This leaves us then with essentially the two choices discussed briefly in Chapter 1. One is the proposal that people reason by following abstract inference rules, in a restricted natural deduction version of “mental logic”. The alternative is the theory of reasoning by mental models, which is particularly associated with the work of Johnson-Laird and his colleagues. We consider the merits of each approach in turn for explaining the competence we have identified.

Mental rules

The basic idea of the rules approach is that there is an in-built logic in the mind comprised of a set of primary inference rules plus a reasoning program or strategy for their application to sets of assumptions. Because the rules are general purpose and abstract, reasoning must be preceded by a stage of encoding the actual problem content into an abstract form, and succeeded by a decoding of any conclusion drawn back into the problem domain. It might appear to be only in these encoding and decoding phases that the theory has the potential to account for the hugely influential effects of thematic content on reasoning. However, in the words of O’Brien (1993, p.131), “Mental logic theorists have never claimed exclusivity” and propose that an abstract logic may co-exist with pragmatic reasoning procedures (see also Rips, 1994).

There are currently two major forms of the mental logic, or inference rule, theory which we present here only in conceptual outline (for detailed exposition and review see Evans et al., 1993a, Chapter 3). First, there is the three-part theory of Braine and O’Brien (see Braine & O’Brien, 1991; Braine, Reiser, & Rumain, 1984; O’Brien, 1993). The three components of this theory are the set of natural inference schemas, the reasoning program that applies these schemas, and the pragmatic reasoning system. The first two parts should explain abstract competence. There are simple inference rules that can be applied by a direct reasoning program and that should be immediate and easy to draw: for example, modus ponens. Then there are compound inference rules that require indirect reasoning by use of suppositions and are more error-prone. For example, there is no simple rule for modus tollens—it must be effected by an indirect line of reasoning using reductio ad absurdum. Given “If p then q” and not-q, one has to make a supposition of p, derive q by modus ponens, and so get the inconsistency of q and not-q. From that, one infers that the supposition p cannot hold and derives not-p.

The major alternative is the theory of Rips’ (1983) ANDS model recently expanded and refashioned as PSYCOP (Rips, 1994). Rips’model is implemented as a working Prolog computer program and differs from that of Braine and O’Brien in being primarily aimed at proving theorems where the conclusion of the argument is known in advance. This is achieved by a combination of forward reasoning in which rules are applied to derive conclusions from premises and backward reasoning in which sub-goals are generated, thus greatly reducing the search space required by forward reasoning, in a manner analogous to the early Logic Theorist of Newell & Simon (1972). When no conclusion is specified, only forward rules can be used, which have limited competence. In fact, there are close parallels between this system and that of Braine and O’Brien: for example, the simple inference schemas of the latter are essentially similar to Rips’ forward reasoning rules, and Rips’ backward rules likewise involve suppositional reasoning of the kind described by Braine and O’Brien as indirect.
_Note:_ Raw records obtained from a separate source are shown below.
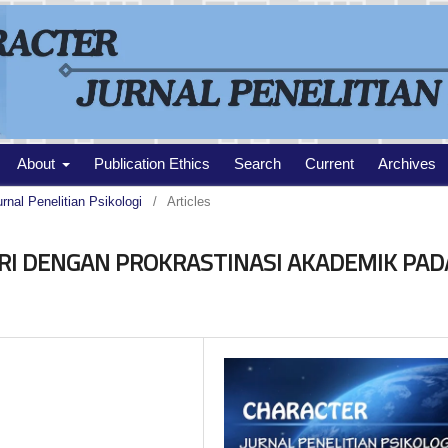
About
Publication Ethics
Search
Current
Archives
urnal Penelitian Psikologi
/
Articles
RI DENGAN PROKRASTINASI AKADEMIK PAD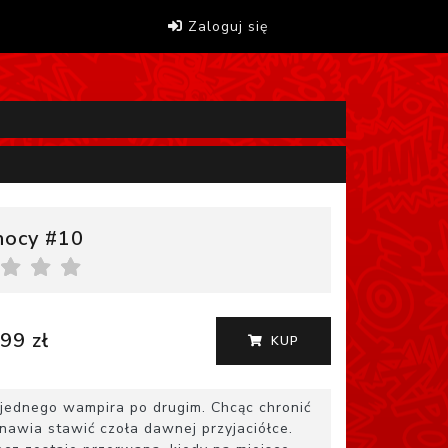
Zaloguj się
nocy #10
99 zł
KUP
ednego wampira po drugim. Chcąc chronić
awia stawić czoła dawnej przyjaciółce.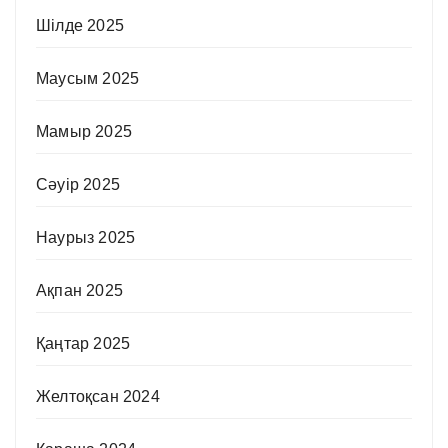
Шілде 2025
Маусым 2025
Мамыр 2025
Сәуір 2025
Наурыз 2025
Ақпан 2025
Қаңтар 2025
Желтоқсан 2024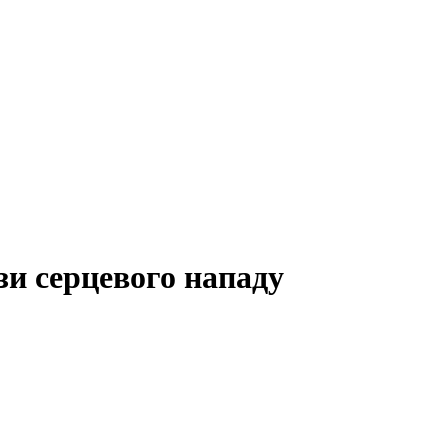
зи серцевого нападу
The mental logic or inference rule theory does account for basic deductive competence, but has serious limitations as a psychological theory of behaviour on reasoning tasks. First, as acknowledged by the inference rule theorists themselves, pragmatic influences can only be accounted for by mechanisms additional to and separate from the basic mental logic, such as invited inferences, conversational implicatures, and pragmatic reasoning schemas. Because almost all real word reasoning takes place in semantically rich contexts in which such pragmatic influences apply, it seems rather odd to us to identify an abstract mental logic as the primary reasoning mechanism whilst requiring a supplementary pragmatic theory to account for most of what actually happens! Also, we have already seen clear evidence both that the natural way of reasoning is primarily from uncertain beliefs, and that reasoning logically on the basis of a restricted set of assumptions requires a conscious and only partially successful effort by the subjects.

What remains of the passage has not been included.